=== Begin Enclosure ===
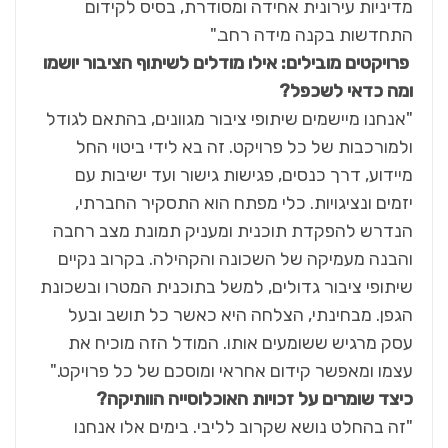
מדיניות עירונית אחידה ומסודרת, בסיס לקידום
התחדשות בקנה מידה רחב."
פרויקטים מובילים: אילו מודלים לשיתוף הציבור יושמו
ומה כדאי לשכפל
?
"אנחנו מיישמים שיתופי ציבור מגוונים, בהתאם לגודל
ולמורכבות של כל פרויקט. זה בא לידי ביטוי החל
מיידוע, דרך כנסים, פגישות גישור ועד ישיבות עם
יזמים ונציגויות. כלי מפתח הוא התסקיר החברתי,
הנדרש להפקדת תוכנית ומעניק תמונת מצב רחבה
והבנה מעמיקה של השכונה והקהילה. בקרוב נקיים
שיתופי ציבור גדולים, למשל בתוכנית המטרו ובשכונת
הגפן. מבחינתי, הצלחה היא כאשר כל תושב ובעל
עסק מרגיש ששומעים אותו. המודל הזה מוכיח את
עצמו ומאפשר קידום אחראי ומוסכם של כל פרויקט."
כיצד שומרים על זכויות האוכלוסייה הוותיקה?
"זה בהחלט נושא שקרוב לליבי. בימים אלו אנחנו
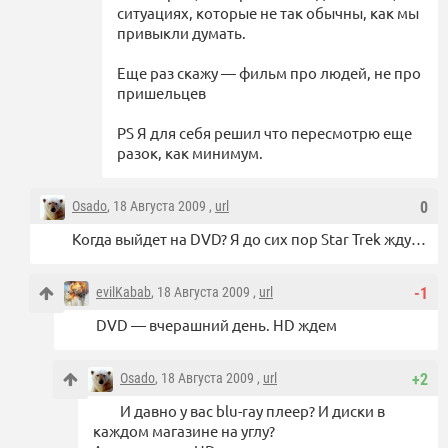
ситуациях, которые не так обычны, как мы
привыкли думать.
Еще раз скажу — фильм про людей, не про
пришельцев
PS Я для себя решил что пересмотрю еще
разок, как минимум.
Osado
, 18 Августа 2009 ,
url
0
Когда выйдет на DVD? Я до сих пор Star Trek жду…
evilKabab
, 18 Августа 2009 ,
url
-1
DVD — вчерашний день. HD ждем
Osado
, 18 Августа 2009 ,
url
+2
И давно у вас blu-ray плеер? И диски в
каждом магазине на углу?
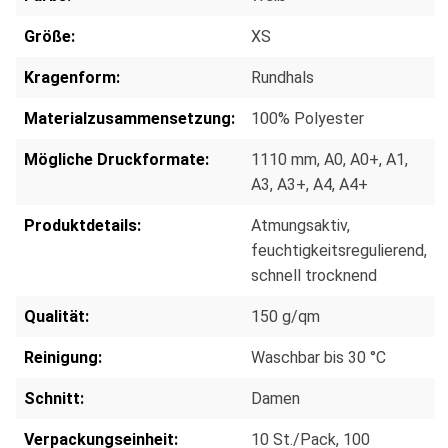
Größe:
XS
Kragenform:
Rundhals
Materialzusammensetzung:
100% Polyester
Mögliche Druckformate:
1110 mm
, A0
, A0+
, A1
,
A3
, A3+
, A4
, A4+
Produktdetails:
Atmungsaktiv,
feuchtigkeitsregulierend,
schnell trocknend
Qualität:
150 g/qm
Reinigung:
Waschbar bis 30 °C
Schnitt:
Damen
Verpackungseinheit:
10 St./Pack
, 100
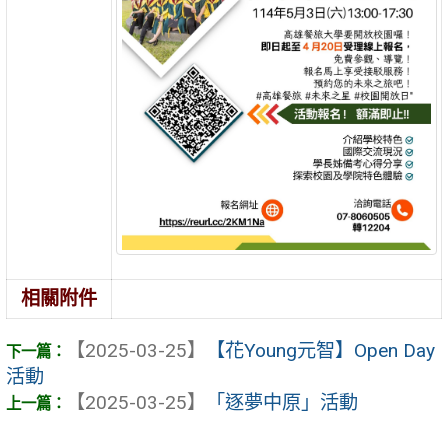
相關附件
【2025-03-25】
【花Young元智】Open Day
活動
【2025-03-25】
「逐夢中原」活動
=== End Enclosure ===
#### Assigned task:
Retype the line containing "каждом магазине на углу?" and each line after it through the last line of the entries above, exactly, with no pictures and nothing else.

#### Result below:
каждом магазине на углу?
Größe:
XS
Kragenform:
Rundhals
Materialzusammensetzung:
100% Polyester
Mögliche Druckformate:
1110 mm
, A0
, A0+
, A1
,
A3
, A3+
, A4
, A4+
Produktdetails:
Atmungsaktiv,
feuchtigkeitsregulierend,
schnell trocknend
Qualität:
150 g/qm
Reinigung:
Waschbar bis 30 °C
Schnitt:
Damen
Verpackungseinheit:
10 St./Pack
, 100
相關附件
【2025-03-25】
【花Young元智】Open Day
活動
【2025-03-25】
「逐夢中原」活動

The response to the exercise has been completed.